For hospital groups, the current entry route is the existing national pilot. For insurers, medical concierge businesses, translation providers, accommodation operators and patient-support companies, the opportunity depends more directly on whether Lecheng delivers the patient growth in the plan.
International education remains approval-led
Hainan wants the number of independent universities and Sino-foreign cooperative institutions or programmes to rise from 34 in 2025 to 55 by 2030. It also targets a total scale of 50,000 students, staff and training participants at Lingshui Li’an.
Rules issued in 2023 already allow qualifying overseas universities and vocational institutions to establish science, engineering, agriculture and medical schools or campuses in the Hainan Free Trade Port.
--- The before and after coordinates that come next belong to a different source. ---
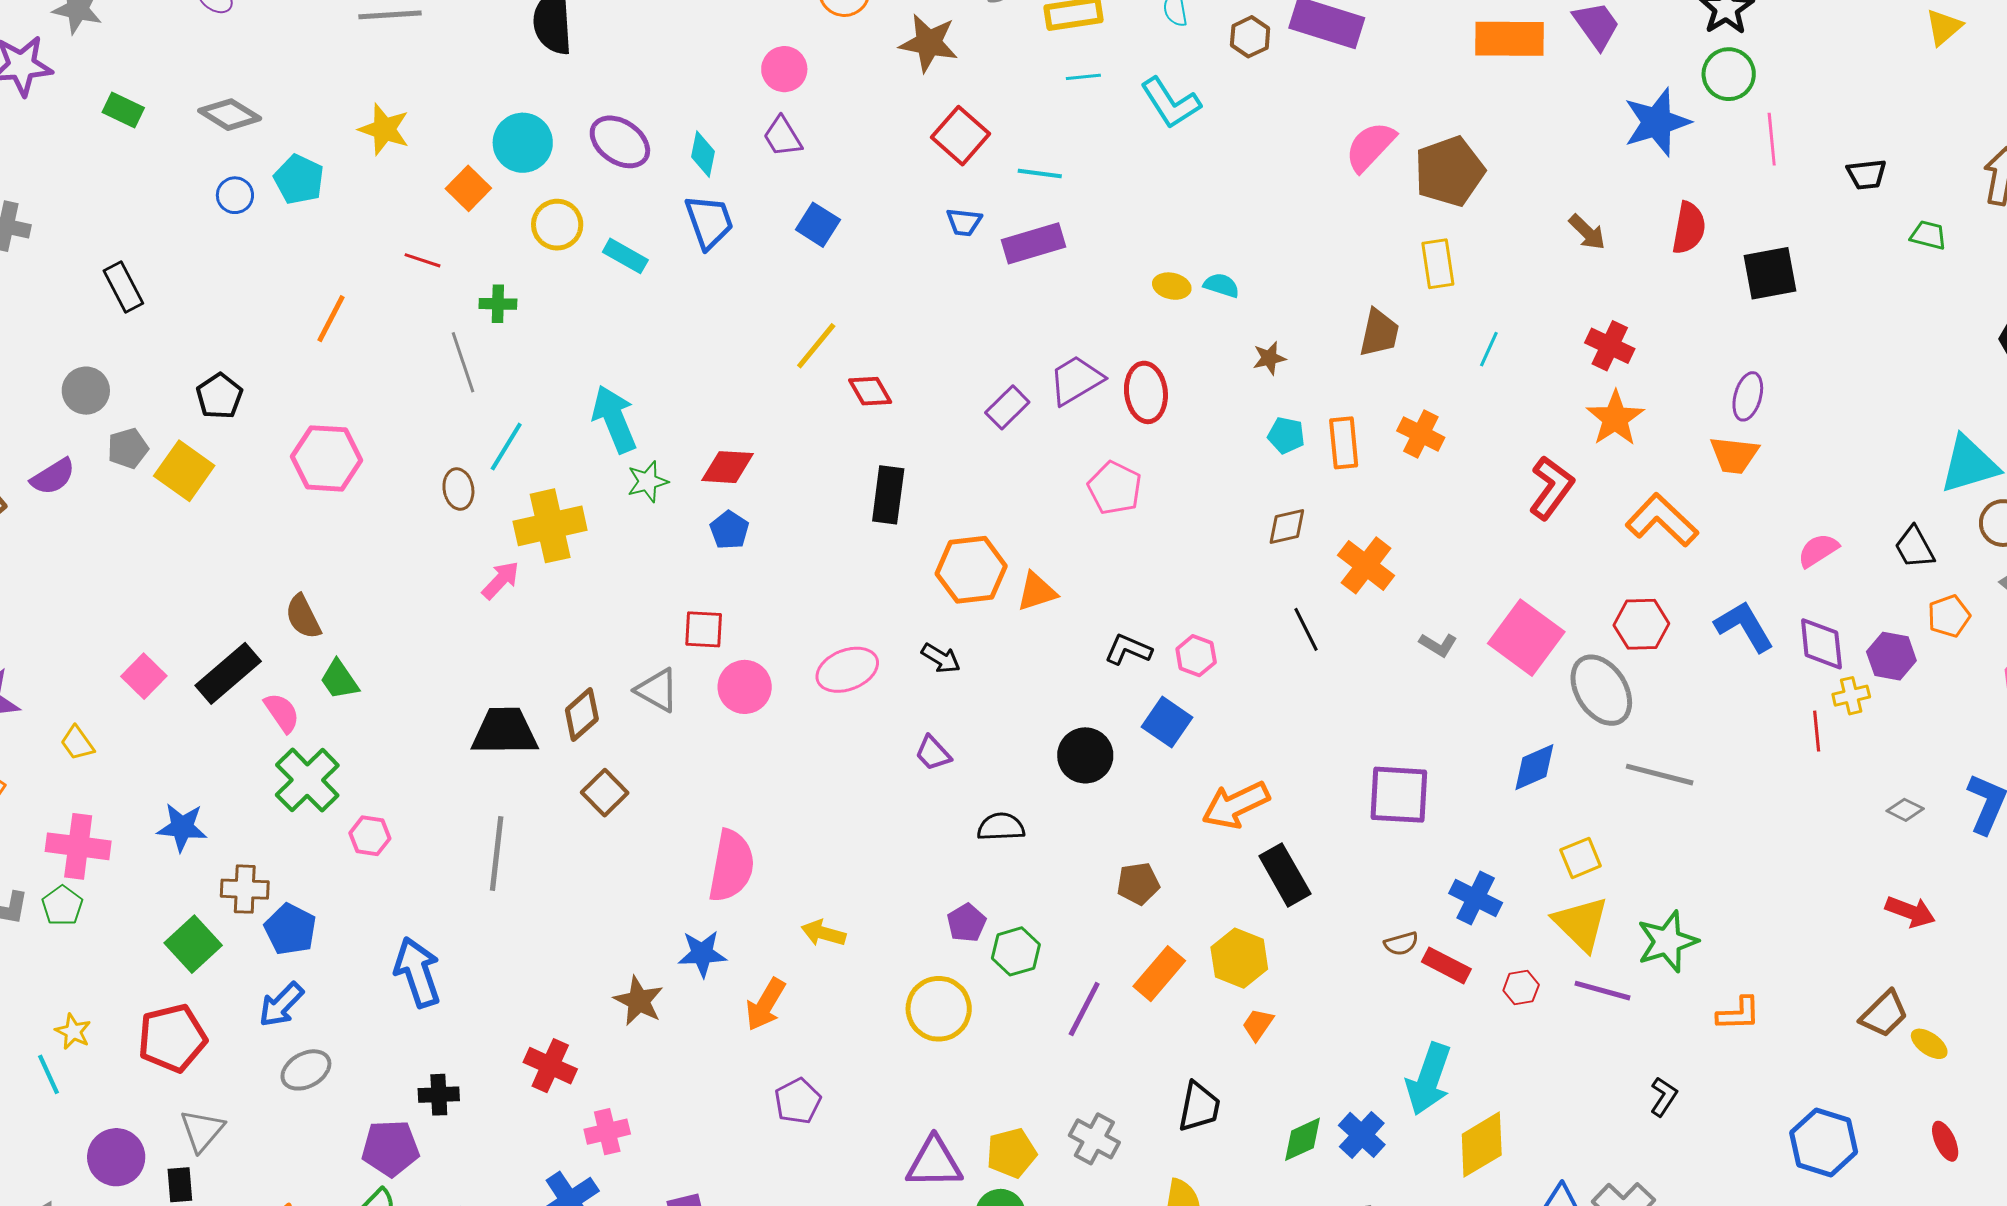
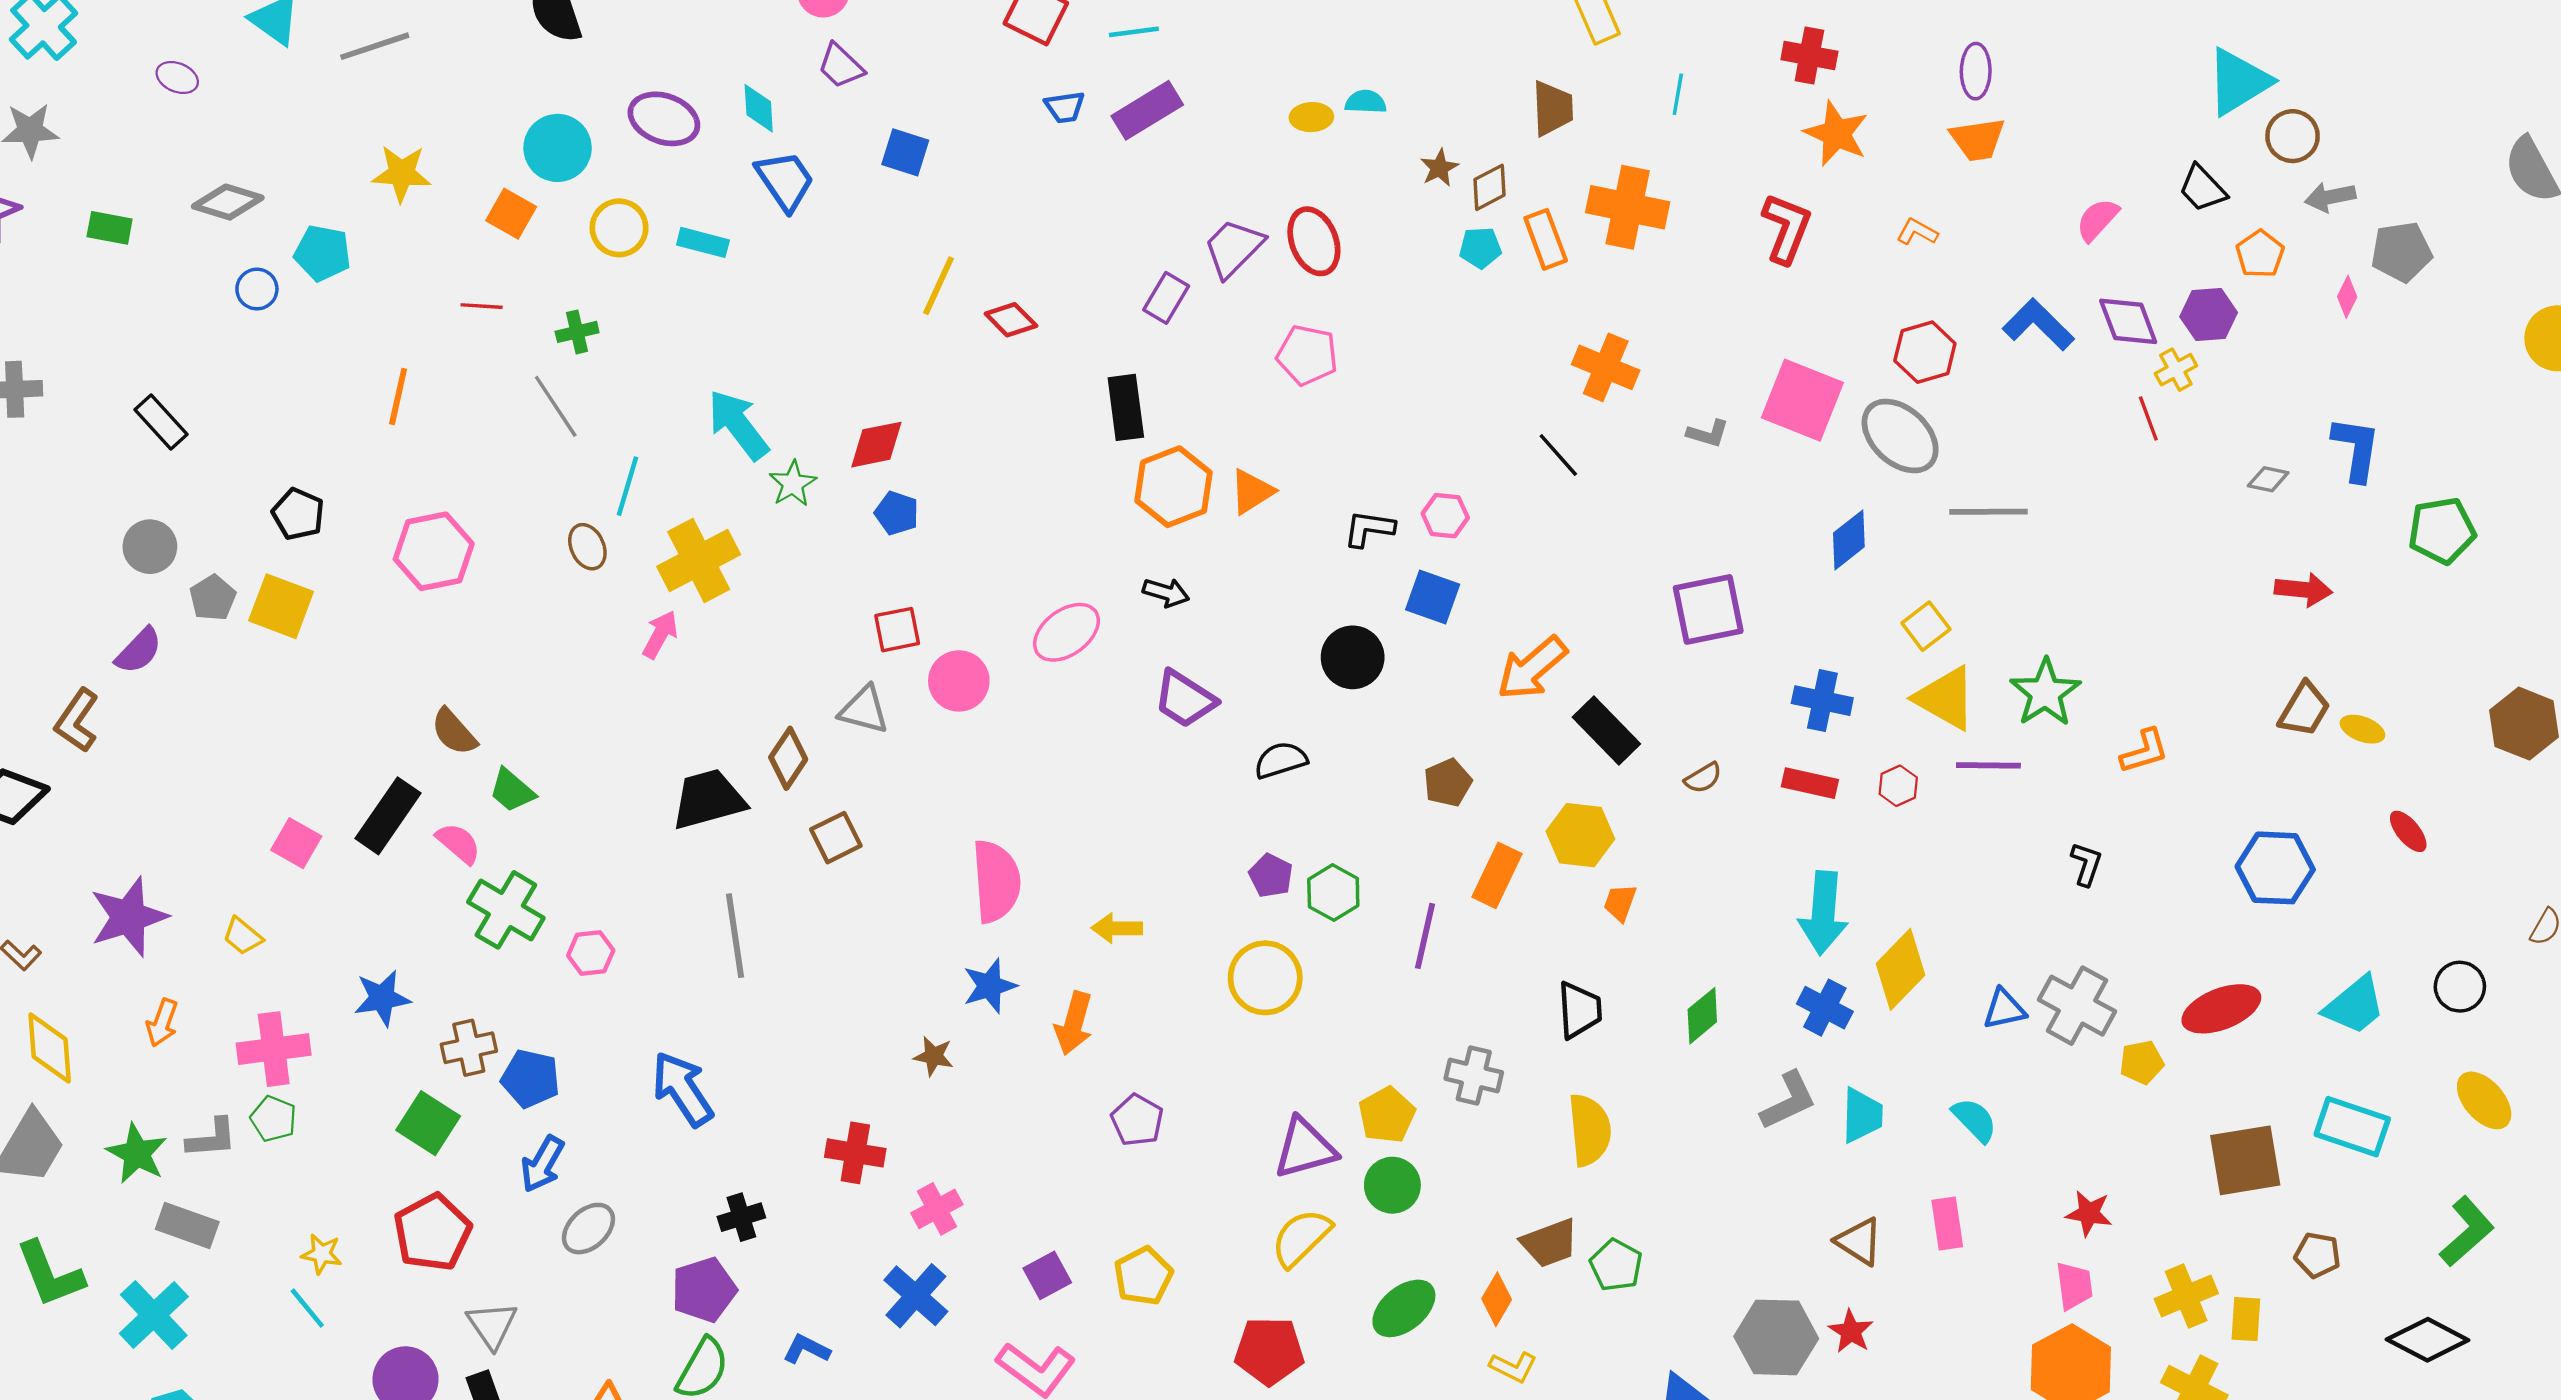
orange cross: (1421, 434) -> (1628, 207), size x1.5
black rectangle: (888, 495) -> (1126, 407), moved
orange L-shape: (1662, 520) -> (1917, 232), size x0.5
brown diamond: (1287, 526) -> (1489, 187), moved
purple trapezoid: (933, 753) -> (1185, 699), size x1.5
brown square: (605, 793) -> (836, 838), turned 33
brown semicircle: (1401, 944) -> (1703, 778), moved
brown star: (639, 1001) -> (934, 1056), size x0.7
blue cross: (1362, 1135) -> (1825, 1008), moved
Each institution still requires approval, and the framework does not provide unrestricted access across all academic disciplines.
The commercial opportunity extends beyond universities. International student services, accommodation, training, research exchanges, education technology and professional services could all benefit if the planned institutions and enrolment targets materialise.
The key distinction for investors
The opportunities in the plan fall broadly into two groups.
Demand-led businesses need Hainan to deliver more passengers, longer stays and higher spending. These include hotels, tourism services, events, medical concierge companies, payment providers, translation services and travel-technology businesses.
Approval-led businesses need a licence, policy change or institutional decision before they can enter or expand. These include duty-free operators, foreign hospital groups and overseas universities.
The two categories overlap, but the practical question is which constraint comes first. A hotel needs customers. A hospital needs approval. A university needs both approval and students.
Hainan’s plan does not prove that the 2030 market will arrive. It shows where the province intends to build it, and which sectors investors should watch for operating data, project delivery and new implementation measures.